Skin tissues from control and treated duck embryos at different time points were subjected to histopathological analysis (Fig. 6). The negative control group had normal skin layer morphology, including a thick intact epidermal layer with apparent dermis and with the presence of blood vessels (Fig. 6).

On day 14 of the incubation period (11 days after treatment with 1000 ppm of D. peltatus extract), histopathological analysis showed a reduced number of feather follicles as well as damage to the blood vessels (Fig. 6B). While at 500 ppm, the skin of the embryo shows no signs of damage to its epidermis and underlying dermis (Fig. 6C).

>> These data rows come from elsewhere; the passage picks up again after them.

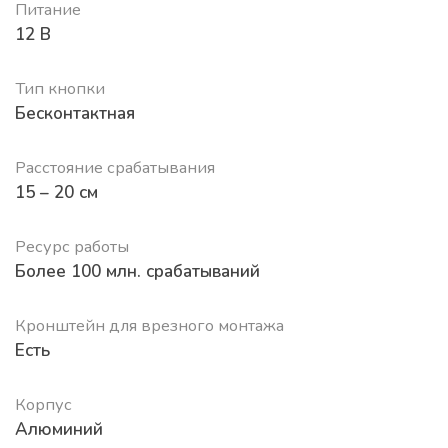
Питание
12 В
Тип кнопки
Бесконтактная
Расстояние срабатывания
15 – 20 см
Ресурс работы
Более 100 млн. срабатываний
Кронштейн для врезного монтажа
Есть
Корпус
Алюминий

At day 21 of the incubation period (19 days after treatment with 1000 ppm), sloughing of the epidermis was observed in all the samples as compared to control (Fig. 6E). The structure of the skin included abnormal dermis and hypodermis morphology with significant thinning of the epidermal layer and larger blood vessels were observed in 500 ppm crude ethyl acetate leaf extract as compared to the control (Fig. 6F).

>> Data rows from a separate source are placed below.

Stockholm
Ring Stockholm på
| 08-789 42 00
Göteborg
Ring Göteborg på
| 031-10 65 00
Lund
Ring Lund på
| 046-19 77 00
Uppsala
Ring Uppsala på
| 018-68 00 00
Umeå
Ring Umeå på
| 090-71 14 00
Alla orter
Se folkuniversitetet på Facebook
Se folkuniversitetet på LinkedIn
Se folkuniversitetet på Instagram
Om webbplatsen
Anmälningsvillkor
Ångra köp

The severity of the gross and histopathological abnormalities was highest in the embryos treated with the highest extract concentration. The toxic effect on the skin may be due to some of the bioactive compounds present in the extract. Several Merremia species of the Convolvulaceae family are toxic to ruminants. De Brito et al., for example, observed spontaneous Merremia macrocalyx (Ruiz & Pav.) O'Donell poisoning in cattle in Pernambuco state, north-eastern Brazil [63]. Furthermore, Adebiyi and colleagues conducted an in-depth study assessing the acute and chronic toxicity of an ethanolic leaf extract obtained from Merremia tridentata (L.) Hallier f. using albino male rats as the experimental subjects. Their findings indicated that chronic exposure to the plant extract at a dose of 100 mg/kg did not result in any significant deviations in biochemical parameters compared to the control group. However, when higher doses of 200 and 400 mg/kg were administered, a substantial elevation in biochemical markers, including creatine, urea, transaminases, and creatine kinase, was observed. These outcomes suggest a potential for adverse effects on the kidney, liver, and heart [64]. Phytochemical investigations of D. peltatus revealed the presence of alkaloids [21]. A study conducted by Zhao et al. (2011) suggests that the intake of a type of alkaloid called pyrrolizidine alkaloid is responsible for skin cancer since it can lead to photosensitization in animals upon their consumption and metabolism [65]. Although the specific concentration of leaf extracts used by locals for pathological treatments is unknown, it is crucial to highlight these findings, which imply that D. peltatus leaf extract at high concentrations can cause skin toxicity.